---------- Input data ----------
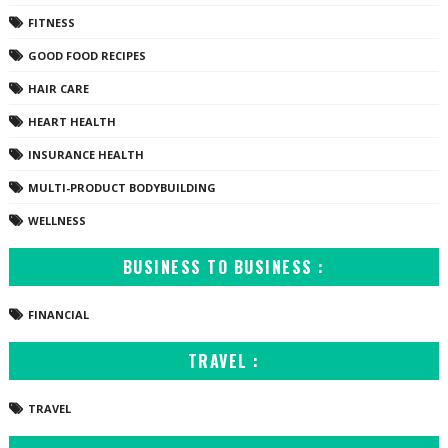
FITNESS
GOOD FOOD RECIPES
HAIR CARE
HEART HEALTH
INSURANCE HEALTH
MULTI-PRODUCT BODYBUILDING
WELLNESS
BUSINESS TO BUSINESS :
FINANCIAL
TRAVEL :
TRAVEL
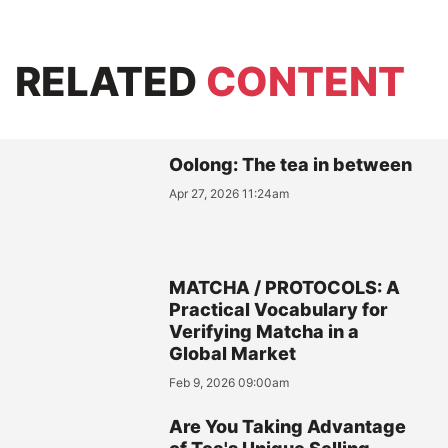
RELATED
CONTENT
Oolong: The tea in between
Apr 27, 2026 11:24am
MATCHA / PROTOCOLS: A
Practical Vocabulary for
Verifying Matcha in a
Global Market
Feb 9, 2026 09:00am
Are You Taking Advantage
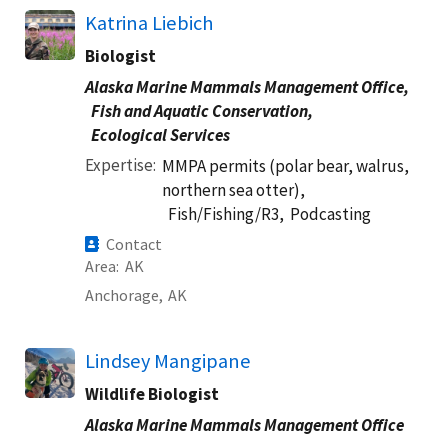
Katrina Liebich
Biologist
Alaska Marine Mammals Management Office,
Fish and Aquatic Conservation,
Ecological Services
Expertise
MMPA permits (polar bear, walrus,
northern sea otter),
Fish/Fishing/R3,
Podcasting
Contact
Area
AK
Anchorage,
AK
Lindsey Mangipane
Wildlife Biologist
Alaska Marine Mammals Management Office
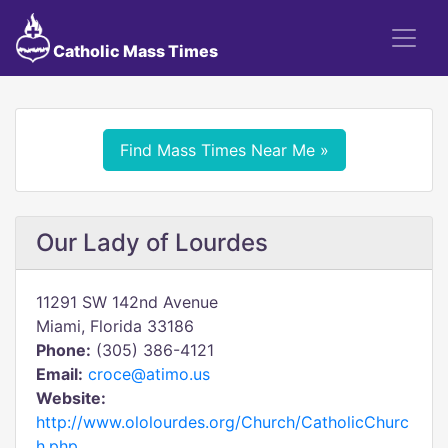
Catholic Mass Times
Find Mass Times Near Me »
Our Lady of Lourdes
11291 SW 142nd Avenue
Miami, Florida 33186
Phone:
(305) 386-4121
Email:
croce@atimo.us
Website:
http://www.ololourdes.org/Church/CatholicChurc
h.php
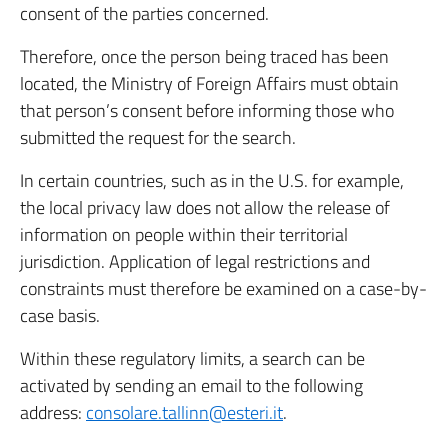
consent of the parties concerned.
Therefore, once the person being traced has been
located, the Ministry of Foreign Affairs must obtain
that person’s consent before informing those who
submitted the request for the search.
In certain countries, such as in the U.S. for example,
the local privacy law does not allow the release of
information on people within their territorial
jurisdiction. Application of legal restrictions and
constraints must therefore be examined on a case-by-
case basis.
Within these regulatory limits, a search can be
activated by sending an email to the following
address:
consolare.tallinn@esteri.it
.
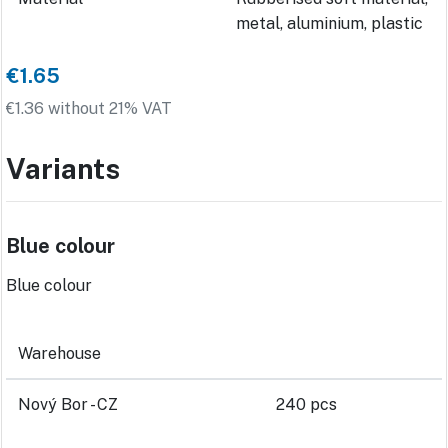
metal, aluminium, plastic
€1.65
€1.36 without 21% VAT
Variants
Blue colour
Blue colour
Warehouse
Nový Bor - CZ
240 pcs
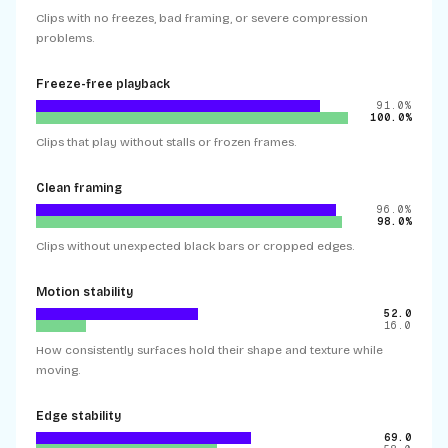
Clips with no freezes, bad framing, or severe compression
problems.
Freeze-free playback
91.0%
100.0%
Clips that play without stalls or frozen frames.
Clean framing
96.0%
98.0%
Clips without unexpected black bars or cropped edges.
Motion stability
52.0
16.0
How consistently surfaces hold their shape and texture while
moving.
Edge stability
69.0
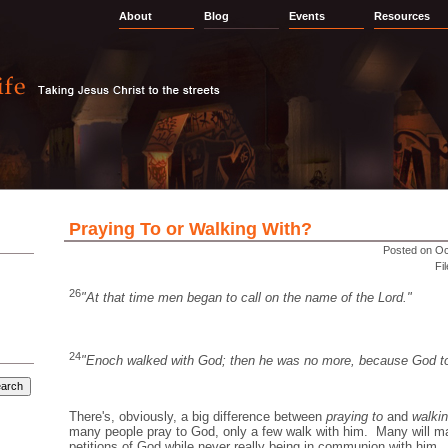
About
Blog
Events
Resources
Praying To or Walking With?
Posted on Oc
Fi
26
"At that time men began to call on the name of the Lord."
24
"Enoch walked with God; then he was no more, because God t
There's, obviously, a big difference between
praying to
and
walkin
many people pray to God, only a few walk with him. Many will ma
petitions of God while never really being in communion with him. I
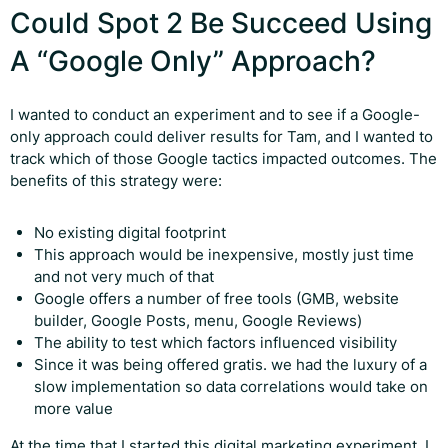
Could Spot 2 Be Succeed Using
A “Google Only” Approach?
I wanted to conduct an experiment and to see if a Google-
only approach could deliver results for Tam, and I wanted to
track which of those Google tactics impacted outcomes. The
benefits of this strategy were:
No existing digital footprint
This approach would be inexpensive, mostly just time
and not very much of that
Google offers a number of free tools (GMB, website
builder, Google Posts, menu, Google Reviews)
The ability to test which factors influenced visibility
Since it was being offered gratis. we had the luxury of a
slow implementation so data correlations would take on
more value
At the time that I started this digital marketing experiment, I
----------
Run a filter over the data above and keep each line that contains the word "Google".

A “Google Only” Approach?
I wanted to conduct an experiment and to see if a Google-
track which of those Google tactics impacted outcomes. The
Google offers a number of free tools (GMB, website
builder, Google Posts, menu, Google Reviews)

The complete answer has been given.